Import fast ai's text API

In [None]:
from fastai.text import *

### Tokenization 
Next, we need to create a TextLMDataBunch, which fast ai uses for all of its NLP operations. It tokenizes the data while trying to retain most of the meaning of the sentence(we will discuss this more further down). Tokenization refers to breaking down of text into tokens - for example, "This is a sentence" is separated into 4 tokens and forced into lower case - 'this', 'is', 'a', 'sentence'.

DataBunch is what is fed to the neural network. It has 5 components (for supervised learning) - 

1. Training Dataset
2. Training DataLoader
3. Validation Dataset
4. Validation DataLoader
5. (Optional) Test set, which we are not going to use in this kernel.

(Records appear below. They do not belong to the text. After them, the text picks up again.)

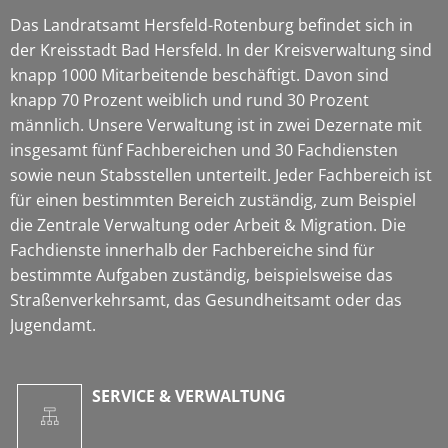
Das Landratsamt Hersfeld-Rotenburg befindet sich in
der Kreisstadt Bad Hersfeld. In der Kreisverwaltung sind
knapp 1000 Mitarbeitende beschäftigt. Davon sind
knapp 70 Prozent weiblich und rund 30 Prozent
männlich. Unsere Verwaltung ist in zwei Dezernate mit
insgesamt fünf Fachbereichen und 30 Fachdiensten
sowie neun Stabsstellen unterteilt. Jeder Fachbereich ist
für einen bestimmten Bereich zuständig, zum Beispiel
die Zentrale Verwaltung oder Arbeit & Migration. Die
Fachdienste innerhalb der Fachbereiche sind für
bestimmte Aufgaben zuständig, beispielsweise das
Straßenverkehrsamt, das Gesundheitsamt oder das
Jugendamt.
SERVICE & VERWALTUNG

Dataset and DataLoader are PyTorch classes, so you can read more about them in their docs if you want to know more in detail.

The combination of all these 5 is bunched in the fast ai DataBunch.

TextDataBunch is just a type of DataBunch, however, it has a big limitation. It only works directly if ALL texts have the same length. So to convert our headlines, which are of uneven lengths, we use TextLMDataBunch that concatenates the text without their target labels so our headlines can be used as a TextDataBunch. This TextLMDataBunch is essentially the data that we can feed into language modeler later.

This might take some time...

In [None]:
data_lm = TextLMDataBunch.from_df(path="", train_df=df_train, valid_df = df_valid, text_cols="headline_text", label_cols="category")

Let's save the databunch, so we can directly use it the next time directly.

In [None]:
data_lm.save('irish.pkl')

Let's check how data_lm looks now.

In [None]:
data_lm.show_batch(5)

### What does Language Modelling mean and what are all those xx terms?

Language modelling, in simple terms, is to understand a language using various techniques, such as its word representations(individual words) or its semantic meaning(whole text/sentence/paragraph).

We use the xx tokens so that the model can understand better and differentiate between two similar texts. For example, "I need a hotdog now" vs "I NEED a hotdog now". The second one implies more urgency, more hunger than the first. However, to have less features and reduce complexity, since all text is converted to lower case, both of them end up as "i need a hotdog now", in which we have definitely lost some understanding after tokenization. "China" is a country, "china" is porcelain. So you can see, proper tokenization is a very important prequisite for language modelling.

Using xx tokens we retain a lot of the original meaning despite converting everything to lowercase.
Here are all of the xx tokens and what they mean - 

1. xxbos = Beggining Of Sentence = This xx token represents the beggining of a sentence.

2. xxpad = Padding = Used for padding if needed to regroup several texts of different lengths into one batch.

3. xxmaj = Denotes that the following word begins with uppercase. So "Hello World" becomes "xxbos xxmaj hello xxmaj world"

4. xxfld = Separates different fields of text (when we have more than one column in dataframe for text classification, for eg, if we had both headlines and article text in two seperate columns, we would have 2 fields).

5. xxup = Denotes that the following word is entirely uppercase. "... NEED... " becomes "...xxup need..."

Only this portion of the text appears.